Records from a data source

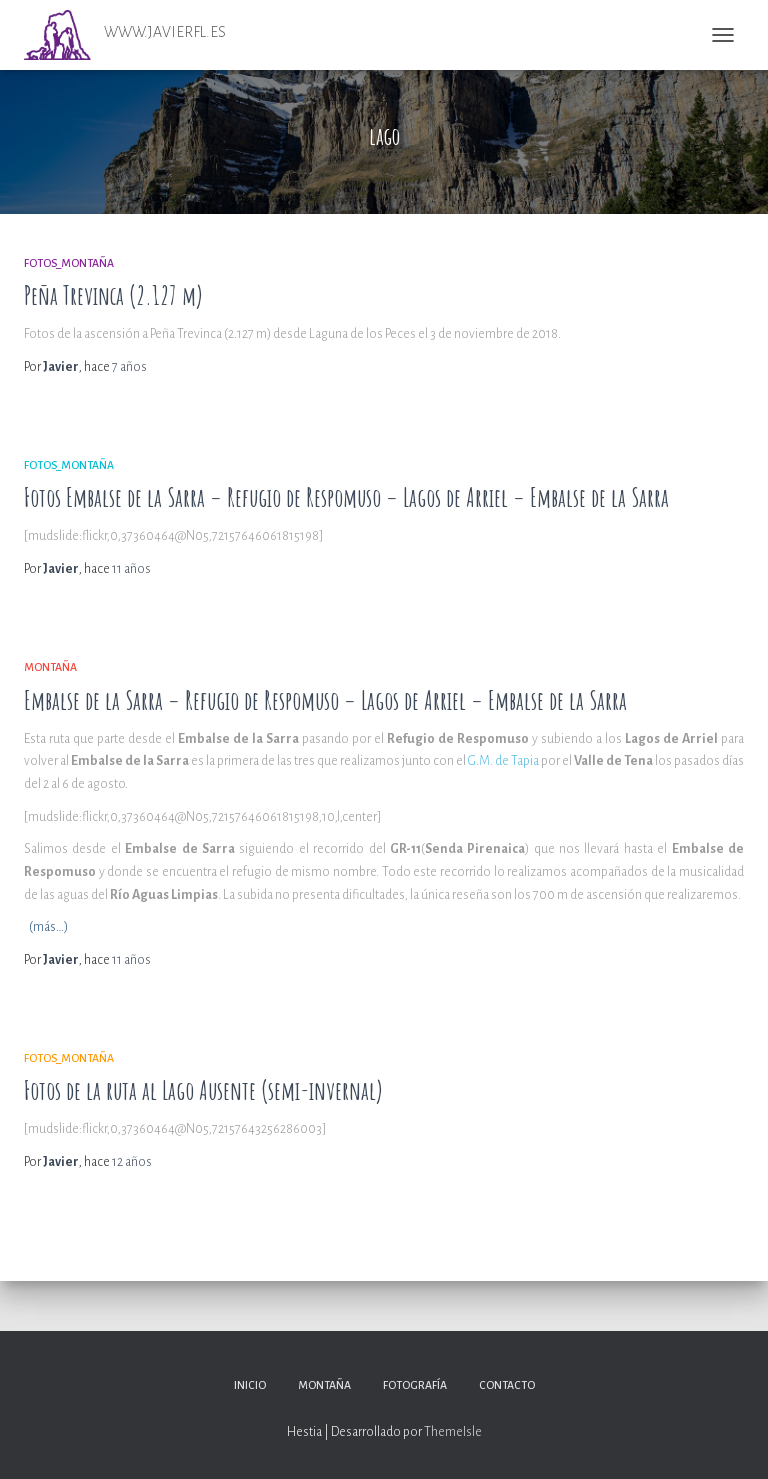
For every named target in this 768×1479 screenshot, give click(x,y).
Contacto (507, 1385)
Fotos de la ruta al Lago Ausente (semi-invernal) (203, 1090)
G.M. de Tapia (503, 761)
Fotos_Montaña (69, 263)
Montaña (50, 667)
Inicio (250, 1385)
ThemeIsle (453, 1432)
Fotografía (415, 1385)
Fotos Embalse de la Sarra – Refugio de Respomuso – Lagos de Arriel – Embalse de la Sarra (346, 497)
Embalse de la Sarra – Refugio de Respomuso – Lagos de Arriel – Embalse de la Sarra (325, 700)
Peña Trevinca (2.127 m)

EXERCISE PROMPT =>
Every line above that holds the word "Respomuso" is to be found and copied.

RESULT =>
Fotos Embalse de la Sarra – Refugio de Respomuso – Lagos de Arriel – Embalse de la Sarra (346, 497)
Embalse de la Sarra – Refugio de Respomuso – Lagos de Arriel – Embalse de la Sarra (325, 700)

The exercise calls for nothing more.